La loi Asile 2018 et le crime pour solidarité

Martine Landry (73 ans) sera jugée ce lundi 8 janvier 2018 pour avoir aidé deux mineurs isolés à rentrer sur le territoire français. La solidarité se transforme en crime. De plus, la nouvelle loi d'En Marche sur l'immigration et l'asile va radicalement changer l'accueil. La priorité est : Fermeté et explusion !

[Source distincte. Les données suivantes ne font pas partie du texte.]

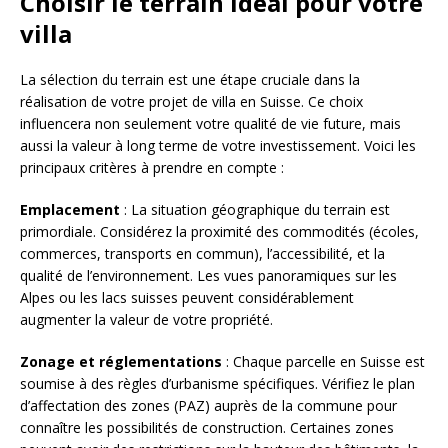
Choisir le terrain idéal pour votre
villa
La sélection du terrain est une étape cruciale dans la
réalisation de votre projet de villa en Suisse. Ce choix
influencera non seulement votre qualité de vie future, mais
aussi la valeur à long terme de votre investissement. Voici les
principaux critères à prendre en compte :
Emplacement
: La situation géographique du terrain est
primordiale. Considérez la proximité des commodités (écoles,
commerces, transports en commun), l’accessibilité, et la
qualité de l’environnement. Les vues panoramiques sur les
Alpes ou les lacs suisses peuvent considérablement
augmenter la valeur de votre propriété.
Zonage et réglementations
: Chaque parcelle en Suisse est
soumise à des règles d’urbanisme spécifiques. Vérifiez le plan
d’affectation des zones (PAZ) auprès de la commune pour
connaître les possibilités de construction. Certaines zones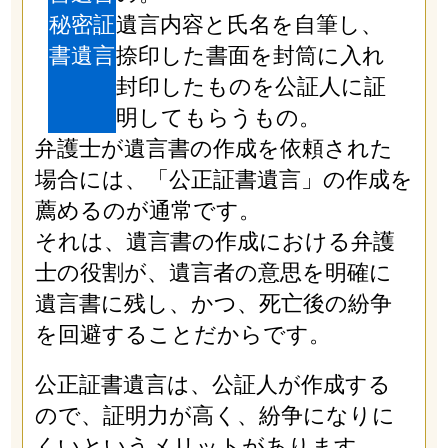
秘密証
遺言内容と氏名を自筆し、
書遺言
捺印した書面を封筒に入れ
封印したものを公証人に証
明してもらうもの。
弁護士が遺言書の作成を依頼された
場合には、「公正証書遺言」の作成を
薦めるのが通常です。
それは、遺言書の作成における弁護
士の役割が、遺言者の意思を明確に
遺言書に残し、かつ、死亡後の紛争
を回避することだからです。
公正証書遺言は、公証人が作成する
ので、証明力が高く、紛争になりに
くいというメリットがあります。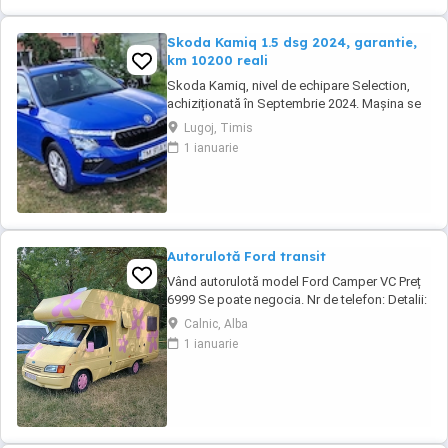
Skoda Kamiq 1.5 dsg 2024, garantie,
km 10200 reali
Skoda Kamiq, nivel de echipare Selection,
achiziționată în Septembrie 2024. Mașina se
află într-o stare impecabila. Detalii tehnice:
Lugoj, Timis
Motorizare: 1.5 TSI, 150 CP Transmisie:
1 ianuarie
Automată DSG An fabricație: 2024
(Septembrie) Kilometraj: 10200 km (reali,
verificabili) Garanție: Mașina beneficiază de
garanția ...
Autorulotă Ford transit
Vând autorulotă model Ford Camper VC Preț
6999 Se poate negocia. Nr de telefon: Detalii:
- Cai putere: 79 CP - Capacitatea cilindrică:
Calnic, Alba
2500 cm - Standard de emisie: 1 - Tipul de
1 ianuarie
combustibil: Diesel - Numar de uși: 3 -
Greutate în gol: 2390kg - Baterie nouă - Panou
solar - Motor în stare perfectă ...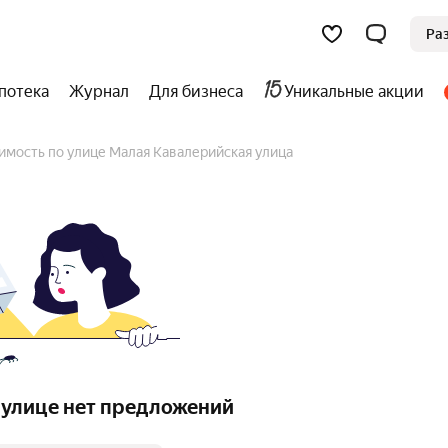
Ра
потека
Журнал
Для бизнеса
Уникальные акции
имость по улице Малая Кавалерийская улица
 улице нет предложений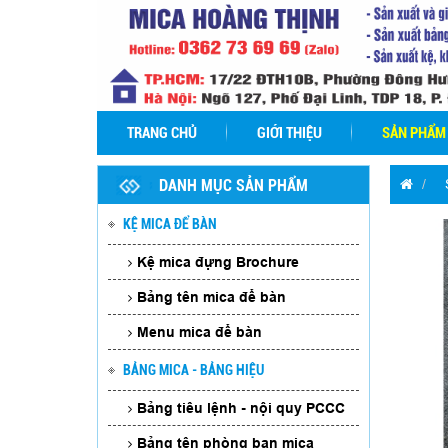
TRANG CHỦ
GIỚI THIỆU
SẢN PHẨM
DANH MỤC SẢN PHẨM
KỆ MICA ĐỂ BÀN
Kệ mica đựng Brochure
Bảng tên mica để bàn
Menu mica để bàn
BẢNG MICA - BẢNG HIỆU
Bảng tên phòng - Bảng Mica tên
Bảng tiêu lệnh - nội quy PCCC
phòng
Bảng tên phòng ban mica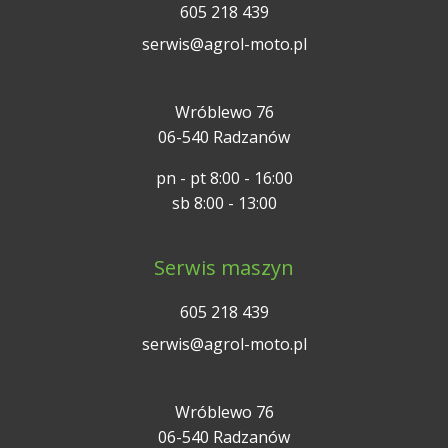
605 218 439
serwis@agrol-moto.pl
Wróblewo 76
06-540 Radzanów
pn - pt 8:00 - 16:00
sb 8:00 - 13:00
Serwis maszyn
605 218 439
serwis@agrol-moto.pl
Wróblewo 76
06-540 Radzanów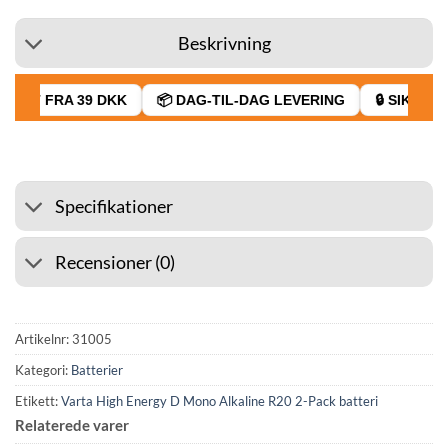
Beskrivning
RAGT FRA 39 DKK
📦 DAG-TIL-DAG LEVERING
🔒 SIKKER 
Specifikationer
Recensioner (0)
Artikelnr:
31005
Kategori:
Batterier
Etikett:
Varta High Energy D Mono Alkaline R20 2-Pack batteri
Relaterede varer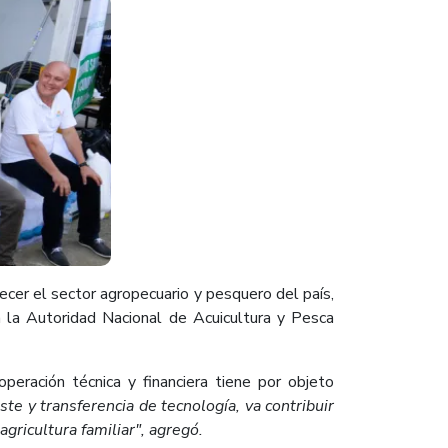
ecer el sector agropecuario y pesquero del país,
a la Autoridad Nacional de Acuicultura y Pesca
operación técnica y financiera tiene por objeto
ste y transferencia de tecnología, va contribuir
agricultura familiar", agregó.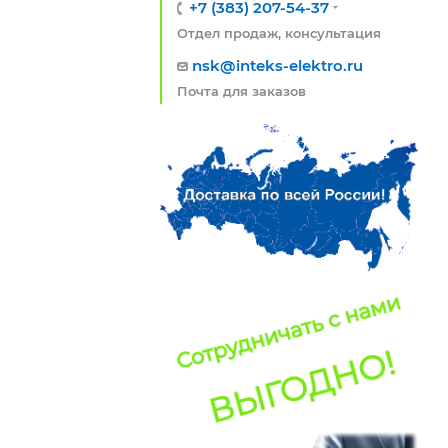
+7 (383) 207-54-37
Отдел продаж, консультация
nsk@inteks-elektro.ru
Почта для заказов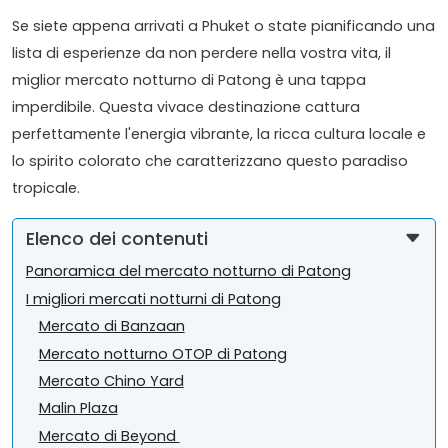
Se siete appena arrivati a Phuket o state pianificando una
lista di esperienze da non perdere nella vostra vita, il
miglior mercato notturno di Patong è una tappa
imperdibile. Questa vivace destinazione cattura
perfettamente l'energia vibrante, la ricca cultura locale e
lo spirito colorato che caratterizzano questo paradiso
tropicale.
Elenco dei contenuti
Panoramica del mercato notturno di Patong
I migliori mercati notturni di Patong
Mercato di Banzaan
Mercato notturno OTOP di Patong
Mercato Chino Yard
Malin Plaza
Mercato di Beyond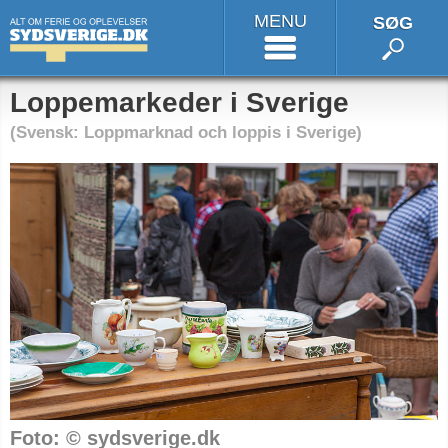
MENU
SØG
Loppemarkeder i Sverige
(Svensk: Loppmarknad och loppis i Sverige)
Foto: © sydsverige.dk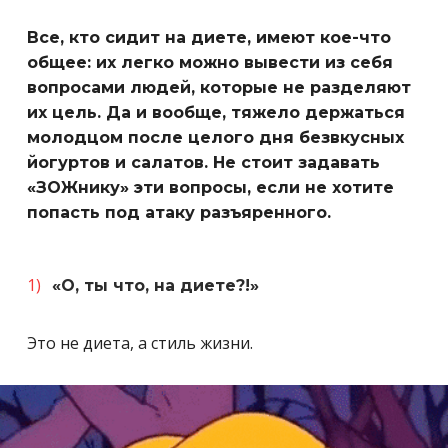
Все, кто сидит на диете, имеют кое-что
общее: их легко можно вывести из себя
вопросами людей, которые не разделяют
их цель. Да и вообще, тяжело держаться
молодцом после целого дня безвкусных
йогуртов и салатов. Не стоит задавать
«ЗОЖнику» эти вопросы, если не хотите
попасть под атаку разъяренного.
«О, ты что, на диете?!»
Это не диета, а стиль жизни.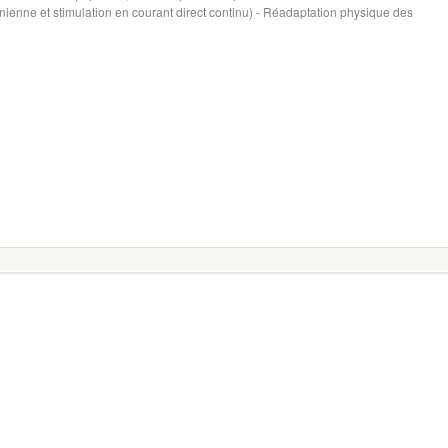
nienne et stimulation en courant direct continu) - Réadaptation physique des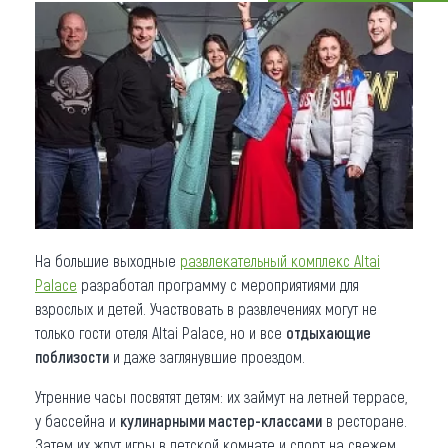
Что привезти (сувениры)
О регионе
Коллекция впечатлений
Другие рубрики
На большие выходные
развлекательный комплекс Altai
Palace
разработал программу с мероприятиями для
взрослых и детей. Участвовать в развлечениях могут не
только гости отеля Altai Palace, но и все
отдыхающие
поблизости
и даже заглянувшие проездом.
Утренние часы посвятят детям: их займут на летней террасе,
у бассейна и
кулинарными мастер-классами
в ресторане.
Затем их ждут игры в детской комнате и спорт на свежем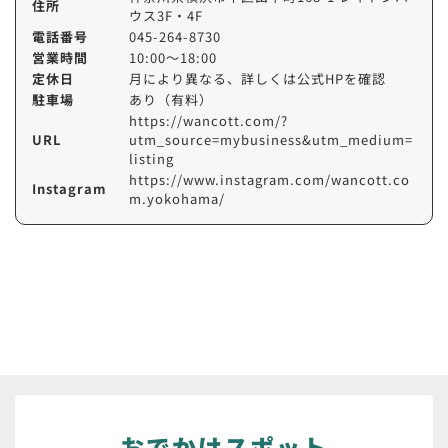
住所
ウス3F・4F
電話番号
045-264-8730
営業時間
10:00～18:00
定休日
月により異なる、詳しくは公式HPを確認
駐車場
あり（有料）
https://wancott.com/?
URL
utm_source=mybusiness&utm_medium=
listing
https://www.instagram.com/wancott.co
Instagram
m.yokohama/
おでかけスポット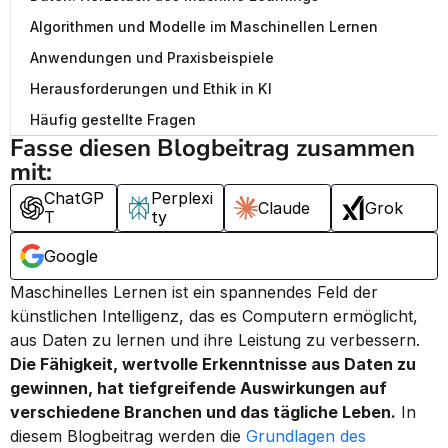
Algorithmen und Modelle im Maschinellen Lernen
Anwendungen und Praxisbeispiele
Herausforderungen und Ethik in KI
Häufig gestellte Fragen
Fasse diesen Blogbeitrag zusammen 
mit:
ChatGP
Perplexi
Claude
Grok
T
ty
Google
Maschinelles Lernen ist ein spannendes Feld der 
künstlichen Intelligenz, das es Computern ermöglicht, 
aus Daten zu lernen und ihre Leistung zu verbessern. 
Die Fähigkeit, wertvolle Erkenntnisse aus Daten zu 
gewinnen, hat tiefgreifende Auswirkungen auf 
verschiedene Branchen und das tägliche Leben.
 In 
diesem Blogbeitrag werden die 
Grundlagen des 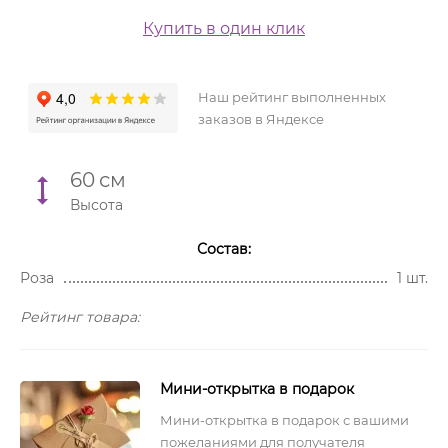
Купить в один клик
Наш рейтинг выполненных
заказов в Яндексе
60
см
Высота
Состав:
Роза
1 шт.
Рейтинг товара:
Мини-открытка в подарок
Мини-открытка в подарок с вашими
пожеланиями для получателя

Criminalisation de la solidarité

Martine Landry, militante d'Amnesty International sera bientôt jugée par le tribunal correctionnel de Nice pour avoir « facilité l'entrée de deux mineurs étrangers en situation irrégulière ». Elle risque au maximum 5 ans d’emprisonnement et jusqu'à 30 000 euros d'amende. Comble du ridicule ou de l'indécence, Martine est accusée tout simplement de faire appliquer la loi sur la protection des mineurs.

En effet, c'est le 28 juillet 2017 que les autorités italiennes renvoient deux mineurs isolés âgés de 15 ans, d'origine guinéenne vers notre pays. Martine les récupère au poste frontière de Menton/Vintimille afin et les accompagne à la Police des mineurs. Conformément aux procédures administratives, Martine est munie des documents adéquates afin de demander une prise en charge de la part de l'aide sociale à l'enfance. Cette dernière les a pris en charge par la suite. Mais 4 jours plus tard, elle reçoit une convocation du tribunal correctionnel de Nice afin d’être jugée pour « avoir facilité l’entrée de deux mineurs étrangers en situation irrégulière […], en ayant pris en charge et convoyé pédestrement ces deux mineurs du poste frontière côté Italie au poste frontière côté France » comme l'écrit Amnesty International. La justice perdra t-elle bientôt son humanité en condamnant Martine pour d'une part avoir respectée la loi sur la protection des mineurs, et d'autre part pour recours à la solidarité ? La criminalisation des travailleurs et bénévoles humanitaires/associatifs doit cesser. Nous nous souvenons tous de Cédric Herrou, cet agriculteur qui a été condamné à quatre mois de prison avec sursis pour avoir aidé des exilés à traverser la frontière italienne. 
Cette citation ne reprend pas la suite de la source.